You’re sitting in the quarterly business review. The sales VP is staring at you across the conference table, voice rising: “You said I’d have this feature by March 15th. Why don’t I have it? My team has been promising customers this functionality for months.”
The project ran late. The estimates were wrong. Again. You watch the CFO’s expression harden as trust evaporates in real time. The response is always the same: better planning, more detailed estimates, stricter accountability for commitments.
Every software leader has been in this conversation. The project ran late. The estimates were wrong. Again. The response is always the same: better planning, more detailed estimates, stricter accountability for commitments.
This is the trap that’s killing software teams across the industry. The pursuit of predictability through estimates and velocity tracking doesn’t just fail. It actively makes things worse. It creates the dysfunction it’s supposed to prevent.
I’ve spent 20+ years watching teams destroy themselves chasing false certainty. The harder organizations squeeze for predictability, the more unpredictable they become. The more they demand accurate estimates, the less accurate estimates get. The more they track velocity as a performance metric, the less value gets delivered.
The chase for predictability in software development is not just difficult or misguided. It’s futile. And it’s time to stop.
The real problem starts upstream
Before we talk about why estimates fail, let’s acknowledge where most “predictability” problems actually originate: missing strategy, absent context, and broken priorities.
Teams get jerked in different directions because leadership hasn’t made the hard choices about what matters most. They pile on work without completing anything because there’s no shared understanding of value. They make decisions in the dark because business context never flows down to the people doing the work.
When executives demand “when will this be done?” they’re often really asking “should we be doing this at all?” But instead of having that strategic conversation, they demand a number and pretend it represents certainty.
You don’t fix chaos with tighter estimates. You fix it with alignment and clarity.
Why leaders turn to control mechanisms
The desire for predictability is understandable. Budgets need approval. Stakeholders need updates. Boards demand timelines. When uncertainty rises, predictability becomes a management proxy for control, accountability, and efficiency.

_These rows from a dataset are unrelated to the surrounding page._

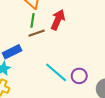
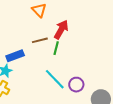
green line: (33, 20) -> (56, 48), moved

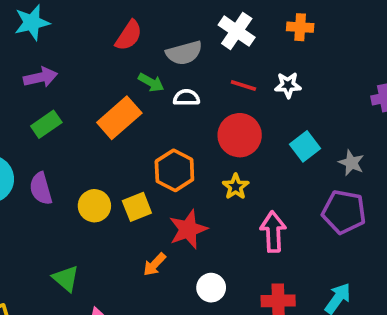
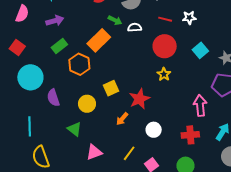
orange hexagon: (174, 170) -> (79, 64), moved
purple semicircle: (41, 189) -> (53, 98), moved
yellow circle: (94, 206) -> (87, 104), moved
pink arrow: (273, 232) -> (200, 105), moved

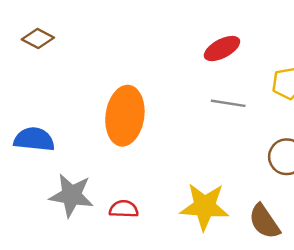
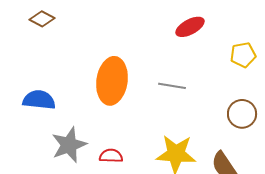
gray line: (228, 103) -> (172, 86), moved
gray star: (71, 195) -> (69, 145), turned -30

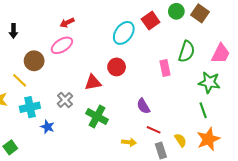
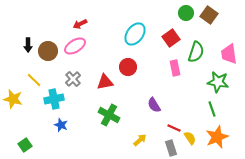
red square: (151, 21) -> (171, 38), moved
black arrow: (13, 31) -> (28, 45), moved
pink trapezoid: (221, 54) -> (229, 54), turned 145
brown circle: (34, 61) -> (48, 51), moved
gray cross: (65, 100) -> (73, 79), moved
cyan cross: (30, 107) -> (54, 99), moved
red line: (154, 130) -> (174, 128), moved
yellow arrow: (129, 142) -> (140, 140), turned -48

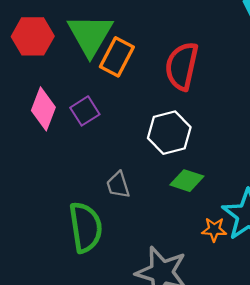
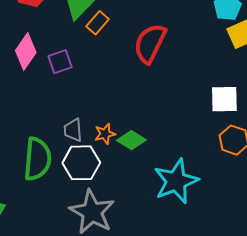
orange rectangle: (117, 57) -> (98, 23), size x0.7
white hexagon: (169, 133) -> (81, 163), moved
orange star: (214, 230) -> (105, 134), moved, turned -30

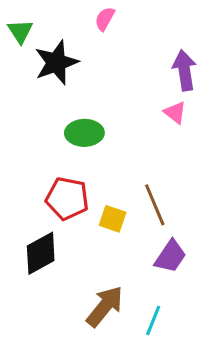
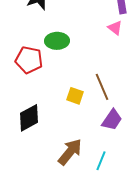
red pentagon: (67, 199) -> (29, 60), moved

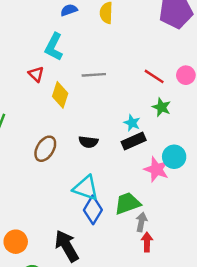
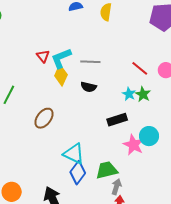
cyan L-shape: (54, 47) -> (61, 58), moved, turned 35
cyan star: (132, 123) -> (129, 94), moved
black semicircle: (88, 142) -> (89, 87), moved

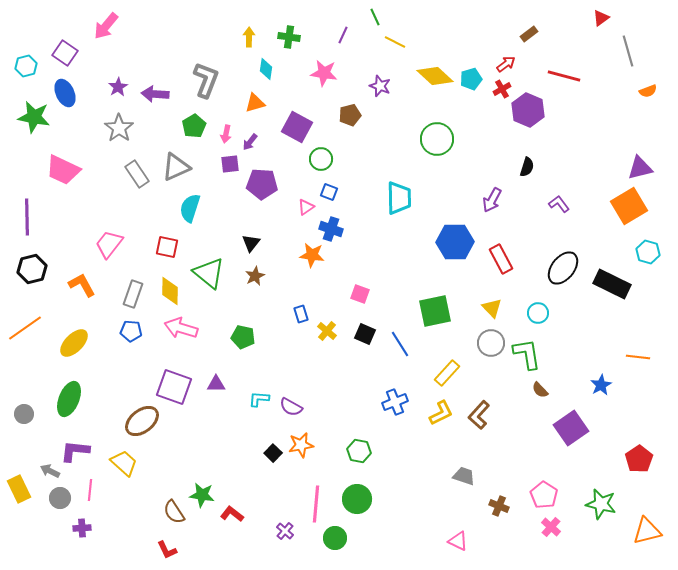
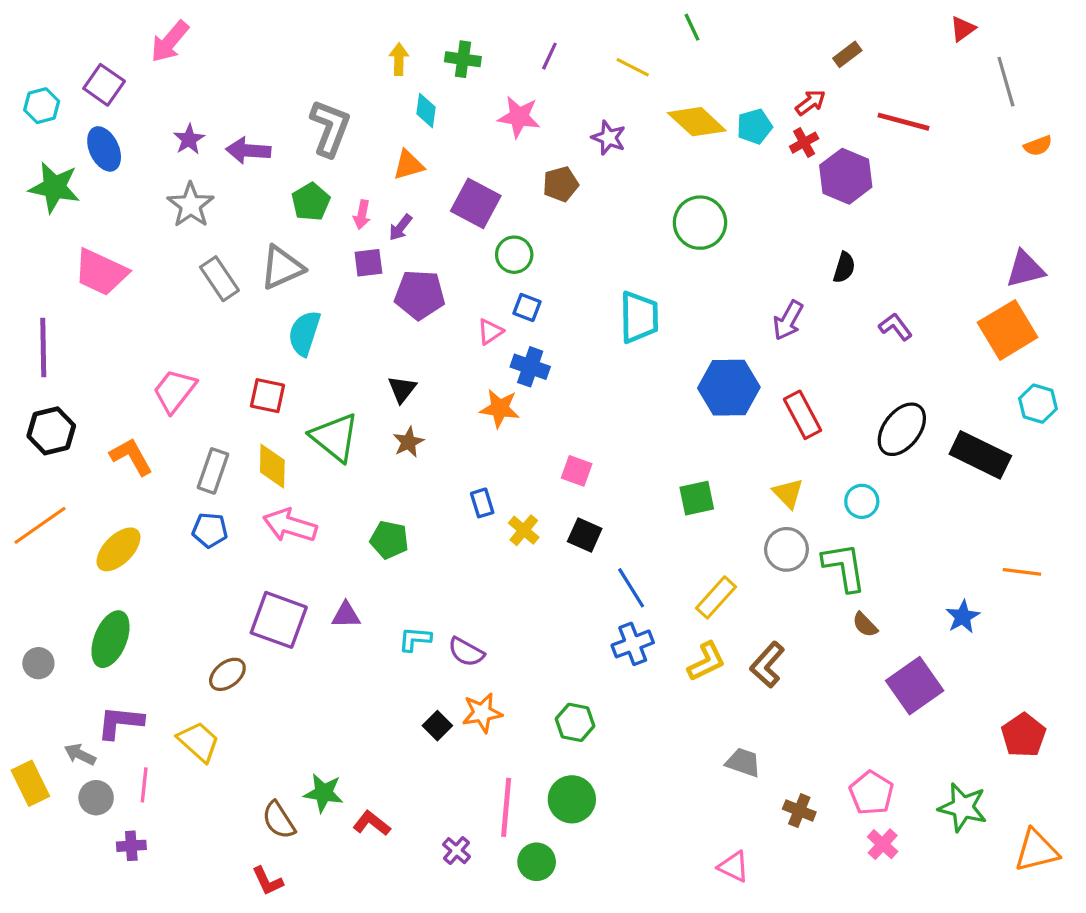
green line: (375, 17) -> (692, 27), moved
green square: (435, 311) -> (697, 498), size x0.7
blue line: (400, 344) -> (631, 588), moved
brown ellipse: (142, 421) -> (227, 674), size x0.7

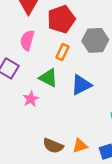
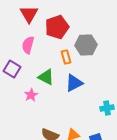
orange rectangle: (62, 52) -> (66, 57), moved, turned -40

The fear driving this is real: blown budgets, missed deadlines, disappointed customers. But estimates and velocity tracking aren’t solutions to these problems. They’re security theater that creates comfortable illusions while the real issues fester.
Here’s what actually happens when organizations chase predictability:
- Teams start gaming metrics to “look predictable”
- Engineers pad estimates to protect themselves
- Quality suffers as corners get cut to hit arbitrary deadlines
- Innovation dies as teams avoid ambitious work
- The best people leave because they’re tired of defending inaccurate guesses
The pursuit of false certainty destroys the things that create real value.
Software is research, not manufacturing
Software development is fundamentally R&D work. Every project involves a unique combination of people, technology, constraints, and business context. Even “repeat” projects play out completely differently because the environment is never identical.
This makes software complex, not complicated. And the distinction matters.
Complicated problems have knowable solutions. Build a bridge, manufacture a car, process tax returns—these are complicated but ultimately predictable because we understand the underlying mechanics.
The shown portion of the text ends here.